Image Note  While Listing 4-4 and Listing 4-5 illustrate the creation of objects through the use of literals, JSON uses literals to capture the composition of data.

The JSON data format expresses both objects and arrays in the form of their literal. In fact, JSON uses literals to capture all JavaScript values, except for the Date object, as it lacks a literal form.

What you may not have noticed, due to its subtlety, is that JavaScript object literals do not require its key identifiers to be explicitly defined as strings. Take, for example, the literal declaration of {name:"ben", age:36}; from Listing 4-5. It could have equally been declared as {"name":"ben", age:36};. Both declarations will create the same object, allowing our program to reference the same name property equally. Consider the code within Listing 4-6.

Listing 4-6. Object Keys Can Be Defined Explicitly or Implicitly As Strings

var objectInstantionA   = {name:"ben",age:36};
var objectInstantionB   = {"name":"ben",age:36};
console.log( objectInstantionA.name );  // "ben"
console.log( objectInstantionB.name );  // "ben"

The reason the preceding example works is because, behind the scenes, JavaScript turns every key identifier into a string. That said, it is imperative that the key of every value pair be wrapped in double quotes to be considered valid JSON. This is due to the many reserved keywords in JSON’s superset and the fact that ECMA 3.0 grammar prohibits the use of keywords as the properties held by an object. The ECMA 3.0 grammar does not allow reserved words (such as true and false) to be used as a key identifier or to the right of the period in a member expression.2 Listing 4-7 demonstrates the first JSON text used to interchange data.3

Listing 4-7. The Very First JSON Message Used by Douglas Crockford

var firstJSON =  {to:"session",do:"test","message":"Hello World"}; //Syntax Error in ECMA 3

However, this JSON text produced an error instantly, due to the use of the reserved keyword do as the property name of a string/value pair. Rather than outlining all words that would then cause such syntax errors, Crockford found it simpler to formalize that all property names must be explicitly expressed as strings.

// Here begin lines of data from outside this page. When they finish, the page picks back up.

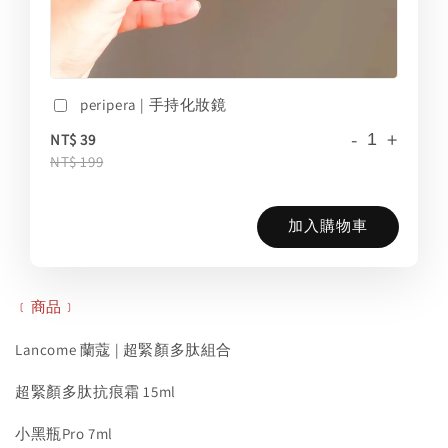
peripera | 手持化妝鏡
-
+
NT$ 39
NT$ 199
加入購物車
﹝商品﹞
Lancome 蘭蔻 | 超緊顏多肽組合
超緊顏多肽抗痕霜 15ml
小黑瓶Pro 7ml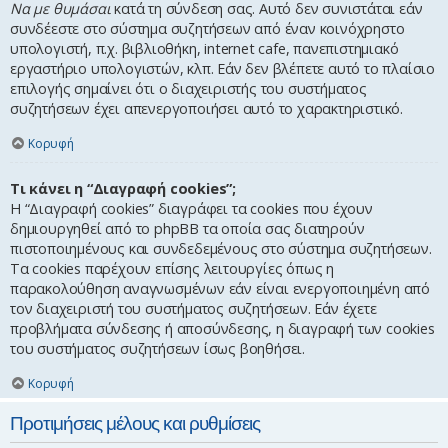
Να με θυμάσαι
κατά τη σύνδεση σας. Αυτό δεν συνιστάται εάν
συνδέεστε στο σύστημα συζητήσεων από έναν κοινόχρηστο
υπολογιστή, π.χ. βιβλιοθήκη, internet cafe, πανεπιστημιακό
εργαστήριο υπολογιστών, κλπ. Εάν δεν βλέπετε αυτό το πλαίσιο
επιλογής σημαίνει ότι ο διαχειριστής του συστήματος
συζητήσεων έχει απενεργοποιήσει αυτό το χαρακτηριστικό.
Κορυφή
Τι κάνει η “Διαγραφή cookies”;
Η “Διαγραφή cookies” διαγράφει τα cookies που έχουν
δημιουργηθεί από το phpBB τα οποία σας διατηρούν
πιστοποιημένους και συνδεδεμένους στο σύστημα συζητήσεων.
Τα cookies παρέχουν επίσης λειτουργίες όπως η
παρακολούθηση αναγνωσμένων εάν είναι ενεργοποιημένη από
τον διαχειριστή του συστήματος συζητήσεων. Εάν έχετε
προβλήματα σύνδεσης ή αποσύνδεσης, η διαγραφή των cookies
του συστήματος συζητήσεων ίσως βοηθήσει.
Κορυφή
Προτιμήσεις μέλους και ρυθμίσεις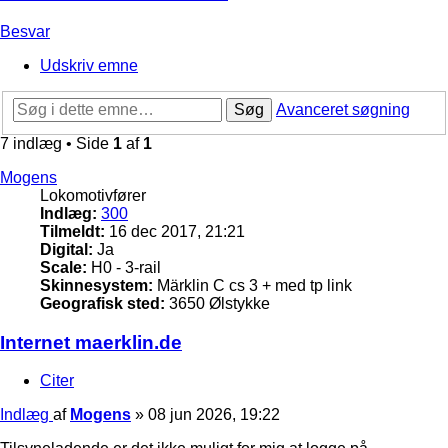
Besvar
Udskriv emne
Søg
Avanceret søgning
7 indlæg • Side
1
af
1
Mogens
Lokomotivfører
Indlæg:
300
Tilmeldt:
16 dec 2017, 21:21
Digital:
Ja
Scale:
H0 - 3-rail
Skinnesystem:
Märklin C cs 3 + med tp link
Geografisk sted:
3650 Ølstykke
Internet maerklin.de
Citer
Indlæg
af
Mogens
»
08 jun 2026, 19:22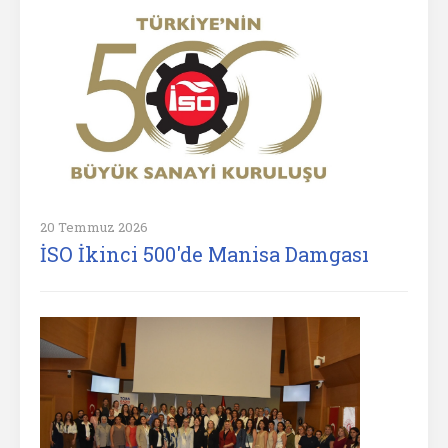
20 Temmuz 2026
İSO İkinci 500'de Manisa Damgası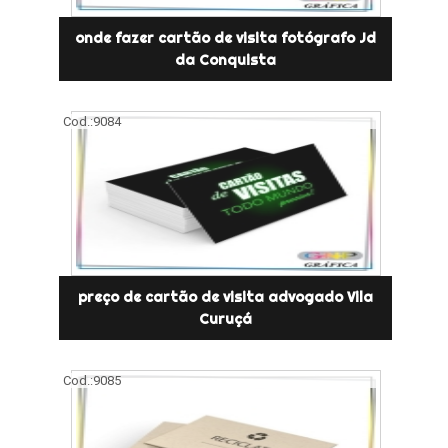
onde fazer cartão de visita fotógrafo Jd
da Conquista
Cod.:
9084
preço de cartão de visita advogado Vila
Curuçá
Cod.:
9085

Image Note  If you were to reference the exact preceding code expecting to arrive at a syntax error, you’ll likely be confused why none is thrown. The ECMAScript, 5th edition allows for keywords to now be used with dot notation. However the JSON spec continues to account for legacy.

JSON Values

As mentioned earlier, JSON is a subset of JavaScript and does not add anything that the JavaScript language does not possess. So, naturally, the values that can be utilized within our JSON structures are represented by types, as outlined within the 3rd edition of the ECMA standard. JSON makes use of four primitive types and two structured types.

The next figure in succession, Figure 4-3, defines the possible values that can be substituted where the term value appears in Figures 4-1 and 4-2. A JSON value can only be a representative of string, number, object, array, true, false, and null. The latter three must remain lowercased, lest you invoke a parsing error. While Figure 4-3 does not clearly demonstrate it, all JSON values can be preceded and succeeded by whitespace, which greatly assists in the readability of the language.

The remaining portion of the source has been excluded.